The exhibition begins in a room occupied by Hylozoic Soil (2007) by Philip Beesley. The work of this architect constitutes a vestibule through which we, the visitors, will pass into another space and time, a biometric environment, a reactive space. This transformation occurs as we enter an organic and living system. These quasi-plants all synthetic come to life in the space, retracting, contracting, slackening and opening as we pass, creating in us a sense of both wonderment and anxiety. They trigger an emotional response from visitors, prompting them to question the boundaries between nature and artifice and examine their own organic condition as they interact with technology. (1)
Hylozoic Soil is one in a series of works by the artist that explores the newest techniques and materials, interactive geotextiles and reflexive and responsive membranes, networks of actuated objects, and canvases composed of primitive interactive systems. The works use sensors and proximity detectors, muscle wires, actuators, and distributed networks of microprocessors. All reflect Beesleys knowledge of architectural textiles honed at the Integrated Centre for Visualization, Design and Manufacturing (ICVDM) at the University of Waterloo. In less technical terms, the materials and components in the room produce a reactive environment able to detect the presence of visitors.
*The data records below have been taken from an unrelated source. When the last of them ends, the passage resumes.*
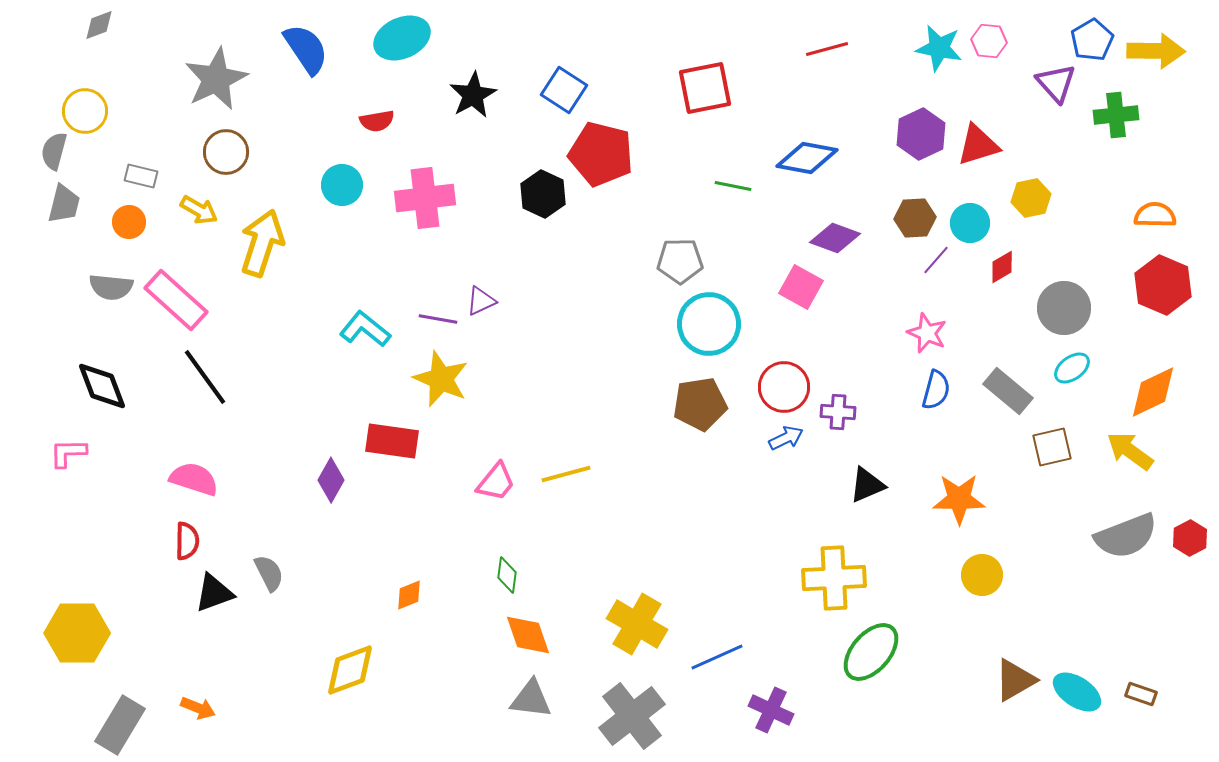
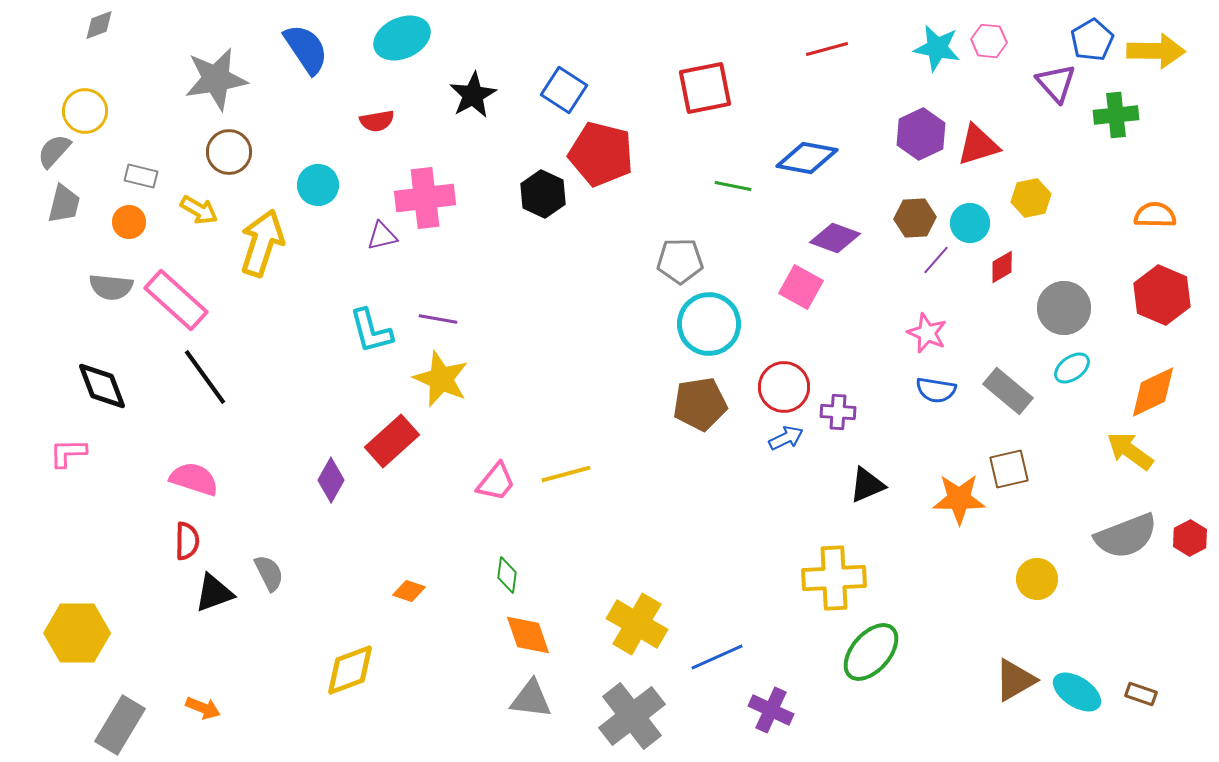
cyan star at (939, 48): moved 2 px left
gray star at (216, 79): rotated 16 degrees clockwise
gray semicircle at (54, 151): rotated 27 degrees clockwise
brown circle at (226, 152): moved 3 px right
cyan circle at (342, 185): moved 24 px left
red hexagon at (1163, 285): moved 1 px left, 10 px down
purple triangle at (481, 301): moved 99 px left, 65 px up; rotated 12 degrees clockwise
cyan L-shape at (365, 329): moved 6 px right, 2 px down; rotated 144 degrees counterclockwise
blue semicircle at (936, 390): rotated 84 degrees clockwise
red rectangle at (392, 441): rotated 50 degrees counterclockwise
brown square at (1052, 447): moved 43 px left, 22 px down
yellow circle at (982, 575): moved 55 px right, 4 px down
orange diamond at (409, 595): moved 4 px up; rotated 40 degrees clockwise
orange arrow at (198, 708): moved 5 px right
Proximity sensors trigger tiny structures assembled into a tangled network of clouds that tremble as visitors pass. Beesley explores these new responsive environments made possible through state-of-the-art materials used by architects in experimental research and increasingly in architectural projects.
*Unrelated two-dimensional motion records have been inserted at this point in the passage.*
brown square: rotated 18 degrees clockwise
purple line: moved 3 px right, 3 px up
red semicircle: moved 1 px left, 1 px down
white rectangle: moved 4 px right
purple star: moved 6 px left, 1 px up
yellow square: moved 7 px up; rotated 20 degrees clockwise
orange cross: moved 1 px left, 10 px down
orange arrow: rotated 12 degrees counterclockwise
His recent work has focused on a current trend known as responsive architecture, which explores how natural and artificial systems interact. However, the term responsive also invokes the concept of responsibility of conscious action. Responsibility implies sensitivity, explains the artist. (2) Art, technology and design, when applied to this responsive architecture, allow Beesley and his colleagues to exceed the binary oppositions of our traditional ways of thinking: oppositions such as subject/object, self/other, form/function, organic/inorganic, static/dynamic. One of the means used to overcome these dichotomies lies in the temporality of biological systems, and one of the models used in the design and realisation of such environments is biomimicry, the digital simulation of functions, behaviours, actions and reactions of living organisms.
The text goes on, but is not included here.